Die dort eingerichtete Landeskoordinierungsstelle Antirassismus organisiert die Öffentlichkeitsarbeit und führt Veranstaltungen wie zum Beispiel den Auftakt der Internationalen Wochen gegen Rassismus durch. Dazu ist sie Ansprechpartnerin für den ressortübergreifenden Austausch.

Ebenso wichtig ist aber die Zusammenarbeit mit der Zivilgesellschaft. Auch hier ist die Koordinierungsstelle aktiv und organisiert die Vernetzung und Unterstützung. So wurden bereits zwei Förderaufrufe veröffentlicht. Denn Rassismus können wir nur gemeinsam begegnen. Die Umsetzung des Landesaktionsplans schreitet also voran.

Wir wollen aber nicht nachlassen, wir wollen uns weiterentwickeln. Lassen Sie uns selbstkritisch

sein. Deshalb sind auch die Ressorts mit ihren nachgeordneten Bereichen weiterhin aufgefordert, das Angebot zu Informationsveranstaltungen und die Sensibilisierungsworkshops zu nutzen und die Maßnahmen weiter voranzutreiben. Wir möchten, dass sich nicht nur die interessierte Öffentlichkeit mit den Inhalten und Maßnahmen des Landesaktionsplans auseinandersetzt. Die Maßnahmen sollen auch den Beschäftigten des Landes bekannt sein und von ihnen mit Leben gefüllt werden.

(Beifall CDU und BÜNDNIS 90/DIE GRÜ- NEN)

Meine Damen und Herren, mit dem Aktionsplan haben wir einen großen Schritt in der Antirassismusarbeit gemacht. Lassen Sie uns beharrlich weiterarbeiten. – Vielen Dank für Ihre Aufmerksamkeit.

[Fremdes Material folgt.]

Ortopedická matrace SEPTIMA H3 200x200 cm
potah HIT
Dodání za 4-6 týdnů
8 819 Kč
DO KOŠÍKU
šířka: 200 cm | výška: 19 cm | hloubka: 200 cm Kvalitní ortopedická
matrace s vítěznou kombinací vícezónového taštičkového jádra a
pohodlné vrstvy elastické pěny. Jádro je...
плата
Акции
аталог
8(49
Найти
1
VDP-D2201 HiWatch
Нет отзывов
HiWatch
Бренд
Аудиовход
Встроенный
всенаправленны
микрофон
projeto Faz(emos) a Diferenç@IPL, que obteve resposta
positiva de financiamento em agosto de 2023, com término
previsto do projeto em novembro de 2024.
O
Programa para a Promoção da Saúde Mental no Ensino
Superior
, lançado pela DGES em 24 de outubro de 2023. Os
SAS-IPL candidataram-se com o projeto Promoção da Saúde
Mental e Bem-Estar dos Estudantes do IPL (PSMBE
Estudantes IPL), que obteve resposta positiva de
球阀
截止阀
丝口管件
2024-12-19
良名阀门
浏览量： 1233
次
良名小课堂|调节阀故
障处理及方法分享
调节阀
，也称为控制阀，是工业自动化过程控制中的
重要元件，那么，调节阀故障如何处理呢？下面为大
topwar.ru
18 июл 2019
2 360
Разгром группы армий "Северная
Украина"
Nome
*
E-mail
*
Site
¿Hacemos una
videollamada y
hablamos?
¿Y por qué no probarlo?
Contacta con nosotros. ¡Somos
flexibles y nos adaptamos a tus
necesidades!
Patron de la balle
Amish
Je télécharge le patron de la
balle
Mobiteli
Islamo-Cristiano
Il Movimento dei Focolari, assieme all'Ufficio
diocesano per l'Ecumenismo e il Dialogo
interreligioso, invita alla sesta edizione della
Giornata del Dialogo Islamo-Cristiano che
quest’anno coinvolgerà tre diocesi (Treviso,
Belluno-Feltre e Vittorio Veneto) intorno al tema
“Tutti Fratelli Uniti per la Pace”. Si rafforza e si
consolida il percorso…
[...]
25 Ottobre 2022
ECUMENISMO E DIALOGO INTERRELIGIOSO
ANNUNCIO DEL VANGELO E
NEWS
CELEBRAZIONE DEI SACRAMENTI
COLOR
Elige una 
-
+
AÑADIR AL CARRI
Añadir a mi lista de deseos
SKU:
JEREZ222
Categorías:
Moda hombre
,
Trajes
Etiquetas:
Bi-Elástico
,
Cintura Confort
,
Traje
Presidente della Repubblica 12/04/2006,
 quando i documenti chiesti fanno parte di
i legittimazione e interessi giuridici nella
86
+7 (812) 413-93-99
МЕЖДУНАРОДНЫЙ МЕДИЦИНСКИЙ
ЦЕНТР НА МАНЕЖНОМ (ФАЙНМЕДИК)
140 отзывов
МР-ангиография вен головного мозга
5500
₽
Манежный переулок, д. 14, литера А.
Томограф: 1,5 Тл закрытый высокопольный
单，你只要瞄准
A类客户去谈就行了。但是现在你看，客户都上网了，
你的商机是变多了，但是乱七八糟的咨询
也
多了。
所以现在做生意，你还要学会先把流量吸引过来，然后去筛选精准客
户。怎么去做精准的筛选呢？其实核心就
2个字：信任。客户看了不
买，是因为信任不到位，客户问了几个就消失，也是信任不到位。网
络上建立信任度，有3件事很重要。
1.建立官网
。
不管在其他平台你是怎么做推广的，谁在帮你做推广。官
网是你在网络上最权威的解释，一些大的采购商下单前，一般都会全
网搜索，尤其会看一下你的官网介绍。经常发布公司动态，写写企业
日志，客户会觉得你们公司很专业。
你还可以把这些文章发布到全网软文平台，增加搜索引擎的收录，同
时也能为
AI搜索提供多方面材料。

(Beifall CDU, BÜNDNIS 90/DIE GRÜNEN und Serpil Midyatli [SPD])

Ich eröffne jetzt die Aussprache. Für die CDUFraktion hat zunächst die Abgeordnete Seyran Papo das Wort.

Verehrte Frau Präsidentin! Sehr geehrte Damen und Herrn! Liebe Kolleginnen und Kollegen! Zuerst bedanke ich mich bei unserer Landesregierung für ihren ausführlichen Bericht. Außerdem betone ich, wie wichtig die verschiedenen Maßnahmen im Landesaktionsplan gegen Rassismus sind. Unsere Landesregierung hat intensiv an der Gestaltung und Umsetzung des Landesaktionsplans gegen Rassismus gearbeitet. Mit dem Plan „Gemeinsam verschieden – Für Vielfalt, Toleranz und Respekt in Schleswig-Holstein“ hat sie einen mutigen Schritt unternommen, der unser klares Bekenntnis zur Förderung von Vielfalt und zur Bekämpfung von Rassismus in all seinen Formen zeigt.

(Beifall CDU und BÜNDNIS 90/DIE GRÜ- NEN)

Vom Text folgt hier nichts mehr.